INFORMATION SUPPLIED
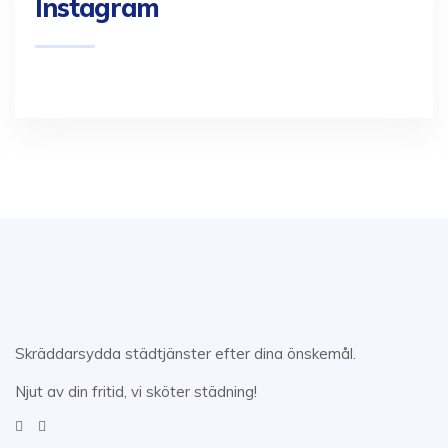
Instagram
Skräddarsydda städtjänster efter dina önskemål.
Njut av din fritid, vi sköter städning!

REQUIRED ACTION
A faithful transcription of the material, with no pictures, is the expected result.

ANSWER SPACE
Instagram
Skräddarsydda städtjänster efter dina önskemål.
Njut av din fritid, vi sköter städning!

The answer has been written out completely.